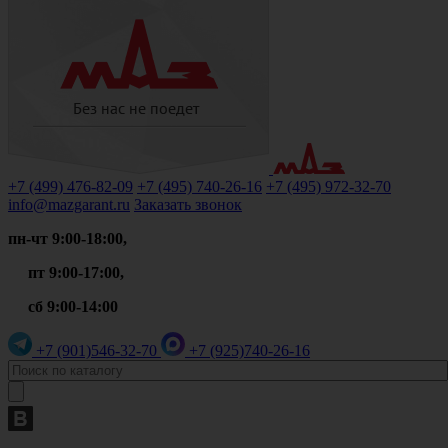
+7 (499)
476-82-09
+7 (495)
740-26-16
+7 (495)
972-32-70
info@mazgarant.ru
Заказать звонок
пн-чт 9:00-18:00,
пт 9:00-17:00,
сб 9:00-14:00
+7 (901)
546-32-70
+7 (925)
740-26-16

— Task —
In the copy, include every line of the records exactly and none of the images.

— Answer to this exercise —
+7 (499)
476-82-09
+7 (495)
740-26-16
+7 (495)
972-32-70
info@mazgarant.ru
Заказать звонок
пн-чт 9:00-18:00,
пт 9:00-17:00,
сб 9:00-14:00
+7 (901)
546-32-70
+7 (925)
740-26-16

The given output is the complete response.